At least you didn't trick him into buying himself a Pokemon game as his own birthday present.

That happened to me a while ago. I'm still trying to figure out how.

Tue Aug 29, 10:58:00 pm

 
Blogger concerned citizen mused...

Even though I do enjoy doing that stuff I have to say I'm not a real man, I'm mostly bottle caps and paper mache

don't ya know it takes a real man to admit that?

They are gross, just not in a good way.. ticharu I love that!

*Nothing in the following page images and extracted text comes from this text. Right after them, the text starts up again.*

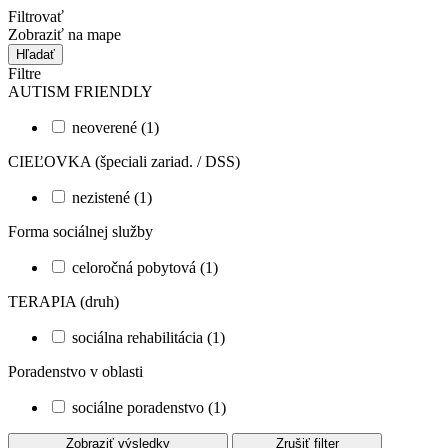
Filtrovať
Zobraziť na mape
Hľadať
Filtre
AUTISM FRIENDLY
neoverené (1)
CIEĽOVKA (špeciali zariad. / DSS)
nezistené (1)
Forma sociálnej služby
celoročná pobytová (1)
TERAPIA (druh)
sociálna rehabilitácia (1)
Poradenstvo v oblasti
sociálne poradenstvo (1)
Zobraziť výsledky
Zrušiť filter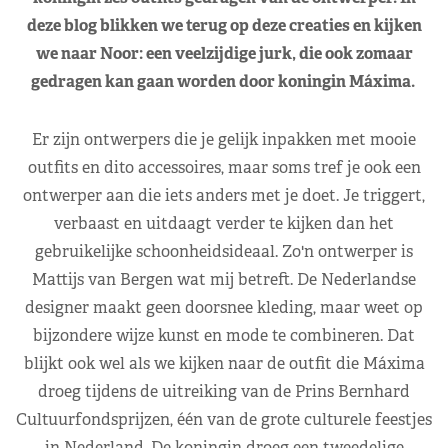
deze blog blikken we terug op deze creaties en kijken
we naar Noor: een veelzijdige jurk, die ook zomaar
gedragen kan gaan worden door koningin Máxima.
Er zijn ontwerpers die je gelijk inpakken met mooie
outfits en dito accessoires, maar soms tref je ook een
ontwerper aan die iets anders met je doet. Je triggert,
verbaast en uitdaagt verder te kijken dan het
gebruikelijke schoonheidsideaal. Zo'n ontwerper is
Mattijs van Bergen wat mij betreft. De Nederlandse
designer maakt geen doorsnee kleding, maar weet op
bijzondere wijze kunst en mode te combineren. Dat
blijkt ook wel als we kijken naar de outfit die Máxima
droeg tijdens de uitreiking van de Prins Bernhard
Cultuurfondsprijzen, één van de grote culturele feestjes
in Nederland. De koningin droeg een tweedelige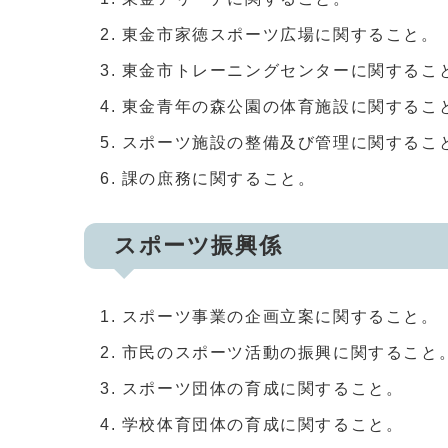
東金市家徳スポーツ広場に関すること。
東金市トレーニングセンターに関するこ
東金青年の森公園の体育施設に関するこ
スポーツ施設の整備及び管理に関するこ
課の庶務に関すること。
スポーツ振興係
スポーツ事業の企画立案に関すること。
市民のスポーツ活動の振興に関すること
スポーツ団体の育成に関すること。
学校体育団体の育成に関すること。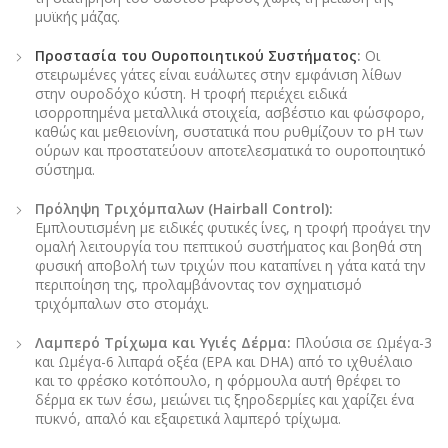
μυϊκής μάζας.
Προστασία του Ουροποιητικού Συστήματος
:
Οι
στειρωμένες γάτες είναι ευάλωτες στην εμφάνιση λίθων
στην ουροδόχο κύστη. Η τροφή περιέχει ειδικά
ισορροπημένα μεταλλικά στοιχεία, ασβέστιο και φώσφορο,
καθώς και μεθειονίνη, συστατικά που ρυθμίζουν το pH των
ούρων και προστατεύουν αποτελεσματικά το ουροποιητικό
σύστημα.
Πρόληψη Τριχόμπαλων (Hairball Control):
Εμπλουτισμένη με ειδικές φυτικές ίνες, η τροφή προάγει την
ομαλή λειτουργία του πεπτικού συστήματος και βοηθά στη
φυσική αποβολή των τριχών που καταπίνει η γάτα κατά την
περιποίηση της, προλαμβάνοντας τον σχηματισμό
τριχόμπαλων στο στομάχι.
Λαμπερό Τρίχωμα και Υγιές Δέρμα:
Πλούσια σε Ωμέγα-3
και Ωμέγα-6 λιπαρά οξέα (EPA και DHA) από το ιχθυέλαιο
και το φρέσκο κοτόπουλο, η φόρμουλα αυτή θρέφει το
δέρμα εκ των έσω, μειώνει τις ξηροδερμίες και χαρίζει ένα
πυκνό, απαλό και εξαιρετικά λαμπερό τρίχωμα.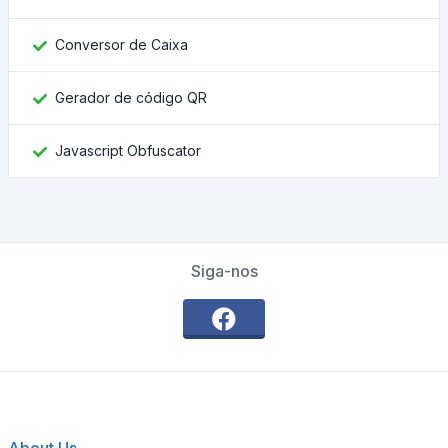
Conversor de Caixa
Gerador de código QR
Javascript Obfuscator
Siga-nos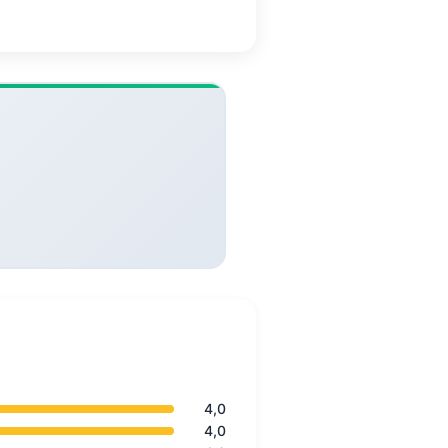
4,0
4,0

I have some of those relatives too.

Who needs to run away to join the circus?!

Tue Aug 29, 11:49:00 pm

 
Blogger JLee mused...

the circus!?? awesome
I wanna be the bearded lady...

Wed Aug 30, 09:18:00 am

 
Anonymous Anonymous mused...

Gyrobo! (for some reason everytime I read your name I mentally shout it out like the Barflys at Cheers)

That actually happens to me every B'day. My girlfriend Mooncar says she's got the perfect gift to buy me, lauds how great it is, and then asks if I can pay for half. I never mind. They're great 'gifts'.

Wed Aug 30, 02:05:00 pm

 
Anonymous Anonymous mused...

l>t,

I want to be a real boy!

Wed Aug 30, 02:05:00 pm

 
Anonymous Anonymous mused...

Hey JLee,

I used to get lunch from a little place in Canberra and the greek woman who owned it used to have the most magnificant beard I've ever seen. It was full and lush and it's black curly locks were always trimmed so beautifully. Lunch and a show... can't beat it!

Wed Aug 30, 02:08:00 pm

 
Anonymous Anonymous mused...

Hey Shilo,

Your friend, whoever they are, obviously has great taste in short films.

I've done a lot of camera work on longer projects for other people. I think the longest film I've done myself is about an 80mins. It wont be appearing here anytime soon. I might put up a very short animated sequence I did for it... but I need to ask the people I produced it for.

Thanks for dropping through, glad you liked the sprites. I'll make my way to your blog at some stage.